A Hutterite colony was recently sued by the United States Fish and Wildlife Service (USFWS) for failing to follow a more than 30-year-old rule mandating that landowners retain wetland areas on their properties without changing their characteristics. The “mandate” was created when the Service purchased the land (easment agreement included) for $6,000 in 1978.
Due to the permanent nature of the easement, its restrictions were still in place when the Hutterites purchased it in 2005. Now the USFWS has gone to the courts to order the Hutterite Colony to restore wetlands on the colony’s property, which the Agency claims have been damaged by draining tiles placed on the property by the colony. The USFWS is accusing the Hutterites of “willfully” violating the agreement “by refusing to remove the drain tile and restore the wetlands.”
The Hutterite colony does not deny refusing the agency’s request, arguing that they only placed the tile in areas which “they do not consider wetlands.” The colony has offered to reassign the easement to other wetland areas on their property but the Service has so far refused. According to local sources, the drama played out over the easement is simply a microcosm of frustration felt by many in the community who feel that easements place too much restrictions on future land use.
Currently, easements put into place for the protection of wetlands last “perpetually,” meaning that no matter who owns the property, the easement remains.
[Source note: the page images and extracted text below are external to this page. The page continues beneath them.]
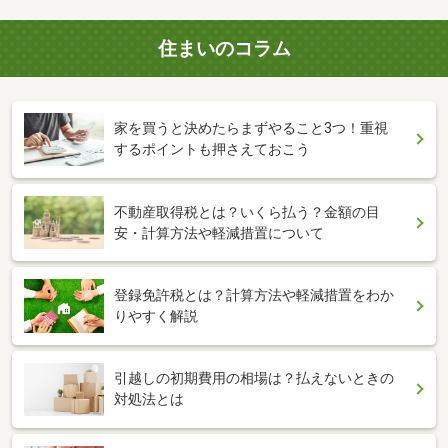
住まいのコラム
家を買うと決めたらまずやること3つ！重視
するポイントも押さえておこう
不動産取得税とは？いくら払う？金額の目
安・計算方法や軽減措置について
登録免許税とは？計算方法や軽減措置をわか
りやすく解説
引越しの初期費用の相場は？払えないときの
対処法とは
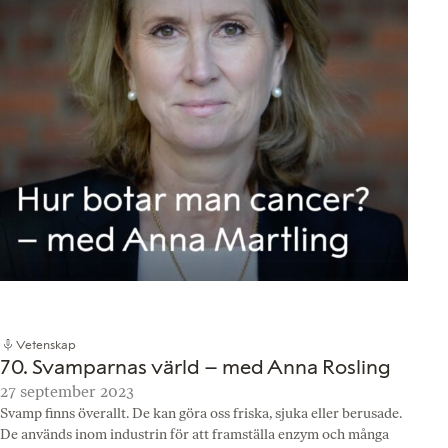
Vetenskap
70. Svamparnas värld – med Anna Rosling
27 september 2023
Svamp finns överallt. De kan göra oss friska, sjuka eller berusade.
De används inom industrin för att framställa enzym och många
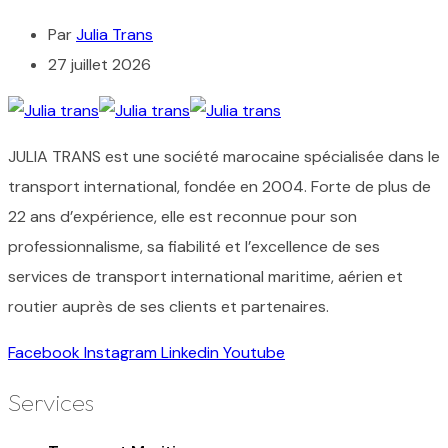
Par
Julia Trans
27 juillet 2026
JULIA TRANS est une société marocaine spécialisée dans le
transport international, fondée en 2004. Forte de plus de
22 ans d’expérience, elle est reconnue pour son
professionnalisme, sa fiabilité et l’excellence de ses
services de transport international maritime, aérien et
routier auprès de ses clients et partenaires.
Facebook
Instagram
Linkedin
Youtube
Services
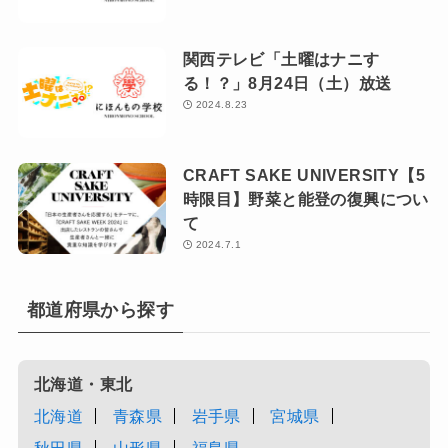
関西テレビ「土曜はナニす
る！？」8月24日（土）放送
2024.8.23
CRAFT SAKE UNIVERSITY【5
時限目】野菜と能登の復興につい
て
2024.7.1
都道府県から探す
北海道・東北
北海道
青森県
岩手県
宮城県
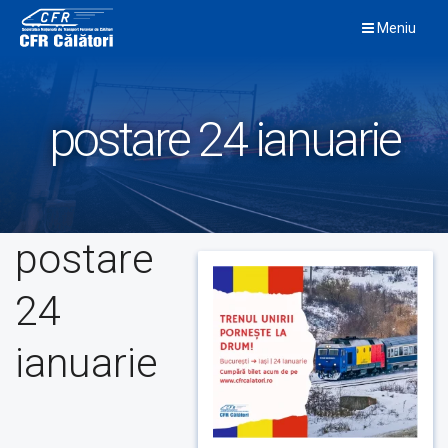
Skip
Meniu
to
content
postare 24 ianuarie
postare
24
ianuarie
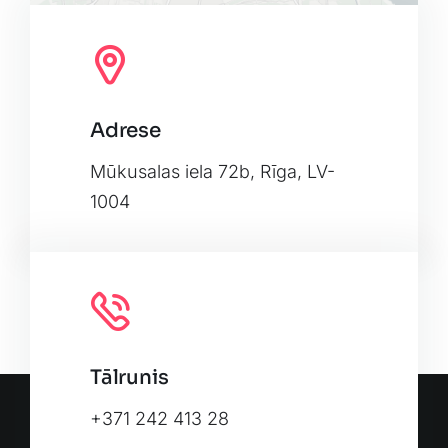
Adrese
Leaflet
|
Map tiles by
CARTO
, under
CC BY 3.0
. Data by
OpenStreetMap
, under ODbL.
Mūkusalas iela 72b, Rīga, LV-
1004
Tālrunis
+371 242 413 28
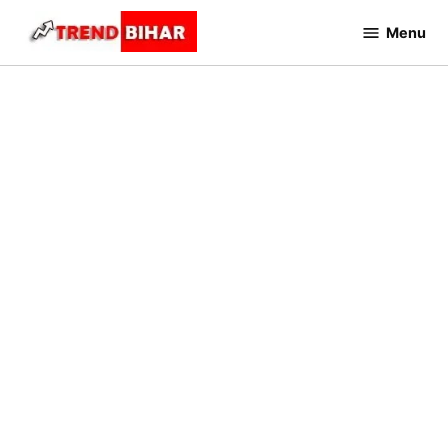
Skip
Menu
to
Trend
Bihar
content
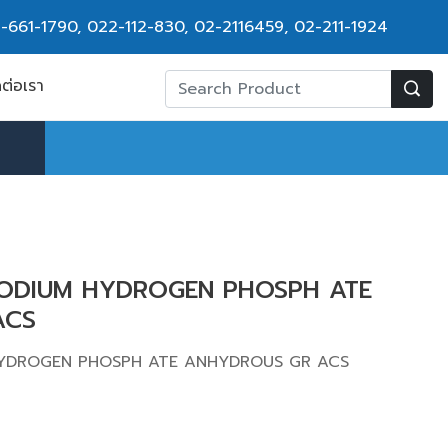
-661-1790
,
022-112-830, 02-2116459
,
02-211-1924
ดต่อเรา
-SODIUM HYDROGEN PHOSPH ATE
ACS
 HYDROGEN PHOSPH ATE ANHYDROUS GR ACS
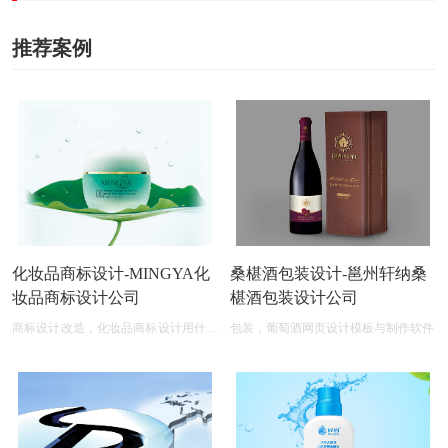
推荐案例
化妆品商标设计-MINGYA化
桑椹酒包装设计-邕州轩纳桑
妆品商标设计公司
椹酒包装设计公司
商标设计改造，化妆品商标设计用什么
包装，葡萄酒网页设计模板与制作软件
软件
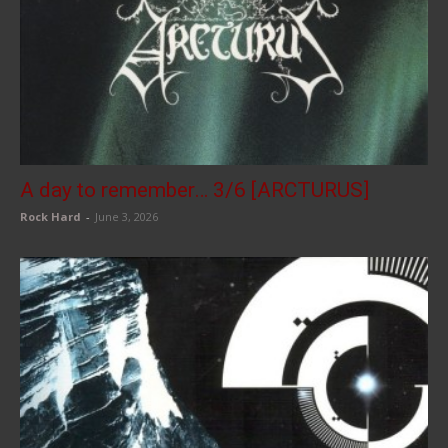
A day to remember… 3/6 [ARCTURUS]
Rock Hard
-
June 3, 2026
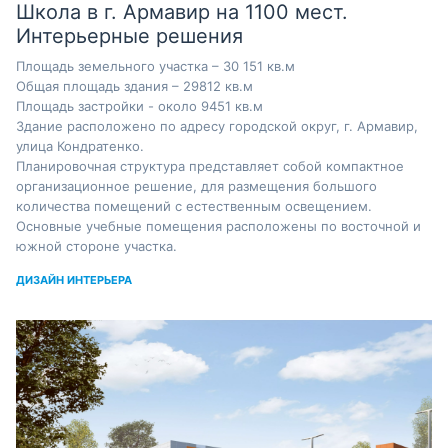
Школа в г. Армавир на 1100 мест.
Интерьерные решения
Площадь земельного участка – 30 151 кв.м
Общая площадь здания – 29812 кв.м
Площадь застройки - около 9451 кв.м
Здание расположено по адресу городской округ, г. Армавир,
улица Кондратенко.
Планировочная структура представляет собой компактное
организационное решение, для размещения большого
количества помещений с естественным освещением.
Основные учебные помещения расположены по восточной и
южной стороне участка.
ДИЗАЙН ИНТЕРЬЕРА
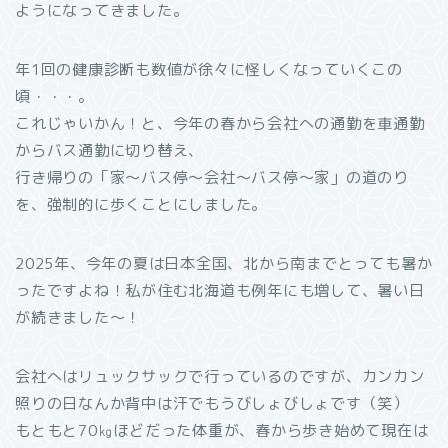
ようになってきました。
年1回の健康診断も数値が徐々に怪しくなっていくこの
頃・・・。
これじゃいかん！と、今年の春から会社への通勤を車通勤
からバス通勤に切り替え、
行き帰りの「家～バス停～会社～バス停～家」の道のり
を、強制的に歩くことにしました。
2025年、今年の夏は日本全国、北から南までとっても暑か
ったですよね！私が住む北海道も例年にも増して、暑い日
が続きました～！
会社へはリュックサックで行っているのですが、カンカン
照りの日なんか背中は汗でもうびしょびしょです（笑）
もともと70㎏ほどだった体重が、春から歩き始めて現在は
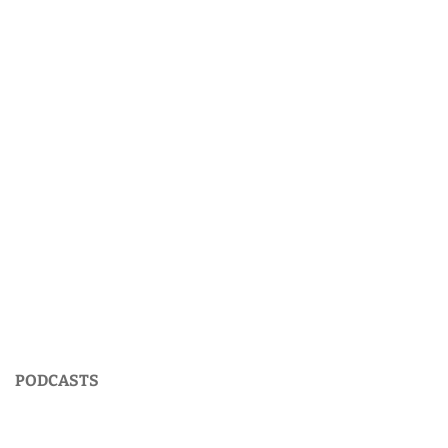
PODCASTS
Another issue are the restrictions placed upon land use that are contained within the easement conditions.
Both issues have allegedly generated resentment among landowners and lawmakers alike in South Dakota, a majority of whom are said to fear being sued by the USFWS for violating wetland rules outlined in an agreement which they may have had no part in creating. Like the Hutterite colony, many state citizens do not seem to like the legal status-quo very much, though the colony’s outright refusal to recognize the law has not caught on amongst law’s dissenters.
However that does not meant that individuals are not actively trying to reform that status-quo. One lawmaker felt that having the easement last forever was “too long,” and that 99 years was a more appropriate time frame for such restrictions. Others in the state legislature agree it seems, and even attempted to change state law to modify the perpetual nature of such easements, but have failed to succeed in the face of fierce opposition by pro-wetland groups consisting of conservationists and government agencies.
Conservation groups have long maintained that such restrictions on land use and the “perpetual” character of such easements is the entire point of having them in the first place. They also protest the complaints made over the land use restrictions, highlighting the fact that the landowners usually retain most mineral and hunting rights within their property. The only restrictions pertain to draining, burning, or else otherwise modifying the ecological characteristics of the parcel (i.e. draining, burning, etc).
According to the USFWS, wetlands are extended special protection under law because they “benefit people as well as wildlife.” A single wetland can deter flooding, erosion, provide valuable habitat animals and insects alike, and filter sediment from water which can help improve the quality of water in downstream areas.
Of course the location of a wetland generally determines how effective the area is at providing those services to surrounding areas. That is why the the agency will only extend such easement agreements to those landowners who possess wetlands of high quality and also explains why they monitor the landowners’ activities so closely.
Any property owner who fails to comply with the terms of their easement is likely to be sued by the USFWS for violating the wetland rules contained within the easement agreement. This still applies even if they did not make the original easement conditions, a rule that the Hutterite colony is now learning the hard way.
Despite local resentment among certain stakeholders, the USFWS has refused to change or negotiate with the Hutterite colony over the easement. Their message is clear: stick to the terms of the original agreement or face legal action. The leader of the colony, Joe Waldner, has said that the solution presented by the agency is not “workable” and that he does not “want a lawsuit,” but will “go to court” if the situation demands it. However, as of today they have yet to respond to the agency’s notice.